Il 2 febbraio 1929 perse anche l’uso delle mani e dovette imparare a scrivere servendosi della bocca.
Su di lei il filosofo cattolico Jean Guitton, accademico di Francia, scrisse il suo ultimo libro, Ritratto di Marthe Robin. Una mistica del nostro tempo (Paoline). Nell’Introduzione del libro di Jean-Jacques Antier (San Paolo) Guitton scrive: «Rassomigliava a una bambina, perfino nella voce. Era gaia più che gioiosa, la sua voce esile e bassa, il suo canto quello di un uccello. I suoi modi esprimevano l’essenza indefinibile della poesia».

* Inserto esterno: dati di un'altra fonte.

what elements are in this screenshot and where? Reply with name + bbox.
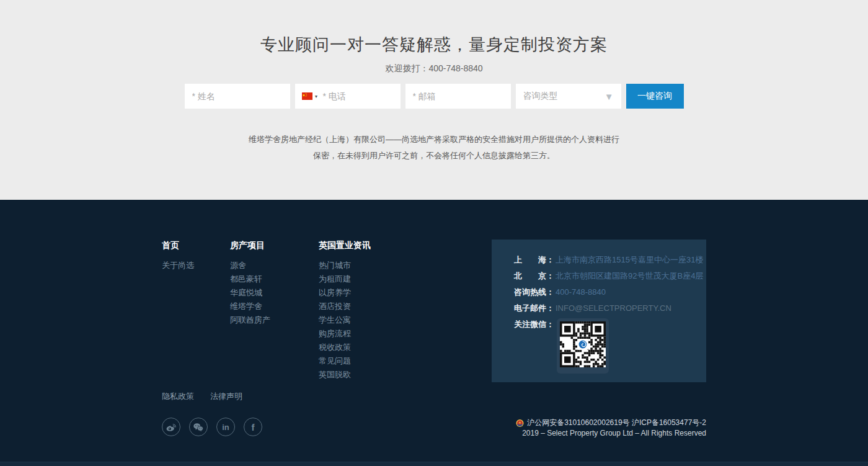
contact-row-email: 电子邮件： INFO@SELECTPROPERTY.CN: [514, 302, 706, 314]
contact-label: 电子邮件：: [514, 302, 554, 314]
footer-link-uk-9[interactable]: 英国脱欧: [319, 368, 418, 382]
footer-bottom-strip: [0, 462, 868, 466]
privacy-statement: 维塔学舍房地产经纪（上海）有限公司——尚选地产将采取严格的安全措施对用户所提供的…: [0, 132, 868, 164]
consultation-type-placeholder: 咨询类型: [523, 91, 558, 102]
consultation-cta-section: 专业顾问一对一答疑解惑，量身定制投资方案 欢迎拨打：400-748-8840 ▼…: [0, 0, 868, 200]
footer-link-uk-8[interactable]: 常见问题: [319, 354, 418, 368]
cta-hotline-subtitle: 欢迎拨打：400-748-8840: [0, 62, 868, 74]
privacy-policy-link[interactable]: 隐私政策: [162, 391, 194, 402]
footer-link-project-3[interactable]: 华庭悦城: [230, 286, 319, 300]
site-footer: 首页 关于尚选 房产项目 源舍 都邑豪轩 华庭悦城 维塔学舍 阿联酋房产 英国置…: [0, 200, 868, 466]
footer-nav-uk-info: 英国置业资讯 热门城市 为租而建 以房养学 酒店投资 学生公寓 购房流程 税收政…: [319, 240, 418, 382]
china-flag-icon[interactable]: [302, 92, 312, 100]
footer-link-project-2[interactable]: 都邑豪轩: [230, 272, 319, 286]
legal-notice-link[interactable]: 法律声明: [210, 391, 242, 402]
legal-links-row: 隐私政策 法律声明: [162, 391, 706, 402]
footer-link-about[interactable]: 关于尚选: [162, 259, 230, 272]
phone-input[interactable]: [318, 84, 400, 109]
contact-row-hotline: 咨询热线： 400-748-8840: [514, 286, 706, 298]
email-input[interactable]: [405, 84, 511, 109]
linkedin-icon[interactable]: in: [216, 418, 235, 436]
phone-field-wrap: ▼: [295, 84, 401, 109]
footer-nav-home-header[interactable]: 首页: [162, 240, 230, 251]
privacy-line-2: 保密，在未得到用户许可之前，不会将任何个人信息披露给第三方。: [313, 151, 555, 160]
copyright-text: 2019 – Select Property Group Ltd – All R…: [516, 428, 706, 439]
facebook-icon[interactable]: f: [244, 418, 262, 436]
contact-row-shanghai: 上 海： 上海市南京西路1515号嘉里中心一座31楼: [514, 254, 706, 266]
contact-row-wechat: 关注微信：: [514, 318, 706, 374]
copyright-block: 沪公网安备31010602002619号 沪ICP备16053477号-2 20…: [516, 418, 706, 439]
footer-link-project-4[interactable]: 维塔学舍: [230, 300, 319, 313]
contact-value: 北京市朝阳区建国路92号世茂大厦B座4层: [556, 270, 703, 282]
name-input[interactable]: [185, 84, 290, 109]
privacy-line-1: 维塔学舍房地产经纪（上海）有限公司——尚选地产将采取严格的安全措施对用户所提供的…: [249, 135, 619, 144]
contact-label: 咨询热线：: [514, 286, 554, 298]
wechat-qr-container: [557, 318, 609, 374]
country-select-caret-icon[interactable]: ▼: [314, 94, 319, 99]
contact-value: INFO@SELECTPROPERTY.CN: [556, 302, 671, 314]
contact-label: 北 京：: [514, 270, 554, 282]
brand-swirl-icon: [577, 339, 588, 350]
footer-link-project-5[interactable]: 阿联酋房产: [230, 313, 319, 327]
public-security-badge-icon: [516, 419, 524, 428]
wechat-icon[interactable]: [189, 418, 208, 436]
footer-link-uk-6[interactable]: 购房流程: [319, 327, 418, 341]
footer-nav-projects-header[interactable]: 房产项目: [230, 240, 319, 251]
contact-value: 400-748-8840: [556, 286, 606, 298]
contact-label: 关注微信：: [514, 318, 554, 330]
footer-link-uk-5[interactable]: 学生公寓: [319, 313, 418, 327]
consultation-type-select[interactable]: 咨询类型 ▼: [516, 84, 621, 109]
footer-link-uk-4[interactable]: 酒店投资: [319, 300, 418, 313]
cta-title: 专业顾问一对一答疑解惑，量身定制投资方案: [0, 0, 868, 54]
social-links: in f: [162, 418, 262, 436]
weibo-icon[interactable]: [162, 418, 180, 436]
contact-value: 上海市南京西路1515号嘉里中心一座31楼: [556, 254, 703, 266]
chevron-down-icon: ▼: [604, 91, 614, 102]
contact-row-beijing: 北 京： 北京市朝阳区建国路92号世茂大厦B座4层: [514, 270, 706, 282]
contact-info-box: 上 海： 上海市南京西路1515号嘉里中心一座31楼 北 京： 北京市朝阳区建国…: [492, 240, 706, 382]
footer-link-uk-1[interactable]: 热门城市: [319, 259, 418, 272]
footer-nav-uk-info-header[interactable]: 英国置业资讯: [319, 240, 418, 251]
footer-nav-projects: 房产项目 源舍 都邑豪轩 华庭悦城 维塔学舍 阿联酋房产: [230, 240, 319, 327]
icp-filing-text: 沪公网安备31010602002619号 沪ICP备16053477号-2: [527, 418, 706, 428]
contact-label: 上 海：: [514, 254, 554, 266]
consultation-form: ▼ 咨询类型 ▼ 一键咨询: [0, 84, 868, 109]
wechat-qr-code: [560, 321, 606, 367]
email-field-wrap: [405, 84, 511, 109]
one-click-consult-button[interactable]: 一键咨询: [626, 84, 684, 109]
footer-nav-home: 首页 关于尚选: [162, 240, 230, 272]
footer-link-uk-2[interactable]: 为租而建: [319, 272, 418, 286]
footer-link-project-1[interactable]: 源舍: [230, 259, 319, 272]
name-field-wrap: [185, 84, 290, 109]
footer-link-uk-7[interactable]: 税收政策: [319, 341, 418, 354]
footer-link-uk-3[interactable]: 以房养学: [319, 286, 418, 300]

Inoltre: «Non aveva nessun talento, salvo, nella sua giovinezza, quello del ricamo. Al di là di qualsiasi cultura, al di là della povertà, si nutriva dell’aria, del tempo e dell’eternità. Perfino al di là del dolore. E tuttavia, subito presente a tutto e a tutti». «Mia moglie diceva: ”Altrove non ci sono che problemi, ma da lei non ci sono che soluzioni, perché si mette allo stesso tempo al centro del cielo e al centro della terra».
Nel 1930 Marthe vide Cristo, che le chiese: «Vuoi essere come me? ». Ed ella rispose: «Il mio io sei tu. La mia vita sia la riproduzione perfetta e incessante della tua vita».
Il 1° ottobre, festa di santa Teresina di Lisieux, fu come una preparazione della passione in un vero tormento di sofferenze, di cui lascerà questa testimonianza: «Quanto mi avete fatto male. mio Dio! Vi amo! Abbiate pietà di me! ho male nell’anima, nel cuore, nel corpo; la mia povera testa sembra rotta.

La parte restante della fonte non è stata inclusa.